13 people die every day waiting for an organ transplant. If not for two donor families, my wife Heather could have been one of those 13.






Combine a super personable individual with some crazy health challenges, and you have people lined up to tell the story. Here are some articles written about Heather. Click on a title to expand.
Dubuquer gets heart: after 40-day wait; Neal in recovery
by Susan B. Gwiasda
January 9, 1995 • Dubuque Telegraph Herald
When Heather Neal’s physician asked Sunday if she had plans for the evening, the 21-year-old rural Dubuque woman said she was open to suggestions.

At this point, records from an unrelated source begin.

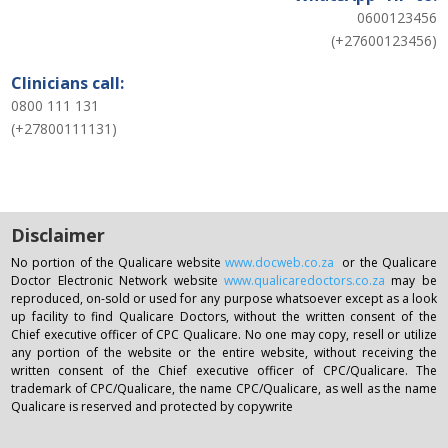
0600123456
(+27600123456)
Clinicians call:
0800 111 131
(+27800111131)
Disclaimer
No portion of the Qualicare website
www.docweb.co.za
or the Qualicare
Doctor Electronic Network website
www.qualicaredoctors.co.za
may be
reproduced, on-sold or used for any purpose whatsoever except as a look
up facility to find Qualicare Doctors, without the written consent of the
Chief executive officer of CPC Qualicare. No one may copy, resell or utilize
any portion of the website or the entire website, without receiving the
written consent of the Chief executive officer of CPC/Qualicare. The
trademark of CPC/Qualicare, the name CPC/Qualicare, as well as the name
Qualicare is reserved and protected by copywrite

Fifteen hours later Heather was in the intensive care unit, recovering from a heart transplant operation.
After she had spent 40 days at St. Marys Hospital, Rochester, a compatible donor heart was located for Heather Sunday evening.
At 4 a m. today, the transplant operation began, finishing at 7 a.m, today.
“The heart’s in and working well,” said Dr. Chris McGregor, the surgeon who operated.
Heather Neal became sick in the fall of 1993 following a bout with walking pneumonia. In October of that year, she was rushed to the emergency room after having difficulty breathing. The Neals were shocked by Heather’s diagnosis — congestive heart failure.
A virus had made its way to her heart causing it to enlarge and fluid to collect in her lungs. A series of medications to strengthen the heart during the next several months were ineffective. Finally Heather was placed on the waiting list for a donor heart.
For Heather’s parents, Rose and Walter Neal, the new heart is just the beginning of their daughter’s recovery.
“We’re not out of the woods just yet,” Rose Neal. “We’ve got lots to go. There will be ups and downs.”
Yet the family was pleased by the good compatibility. “I feel good,” Walter Neal said. “I’m glad the wait is over. Now we see the light at the end of the tunnel.”
Heather’s surgery finished as the first light of morning was visible through the waiting room windows.
After waiting up most of the night, the Neal family — including an assortment of relatives who rushed to the hospital, expressed relief at the surgeon’s report.
“I’m tired though,” Walter Neal said as he headed down the hospital corridor in search of coffee. “Very tired.”
Heather’s expected to remain in the hospital for 12 days following the surgery.
The Mayo Clinic, which has an association with St. Marys Hospital, has been doing heart transplants for five years. Heather was the 84th patient to receive another heart.
Neal 'feels pretty good'
by Susan B. Gwiasda
January 10, 1995 • Dubuque Telegraph Herald
A day after her heart transplant operation, Heather Neal was conscious and speaking to her parents.
“She feels pretty good,” said Rose Neal, Heather’s mother. “We’re talking to her for the first time. Her throat is a little sore.”
Heather, 21, of rural Dubuque, has been waiting for a new heart since she was admitted to St. Marys Hospital, Rochester, at the end of November. Late Sunday evening, after 40 days in the hospital, a compatible donor heart was found.
The surgery was completed in three hours, finishing at 7 a.m. Monday. “They are pleased with everything,” Rose Neal said.
Neal has been sick since the fall of 1993 An apparent viral infection caused her heart to enlarge and fluid to collect in her lungs. After a year of taking medications, Neal was placed on a waiting list for a heart transplant.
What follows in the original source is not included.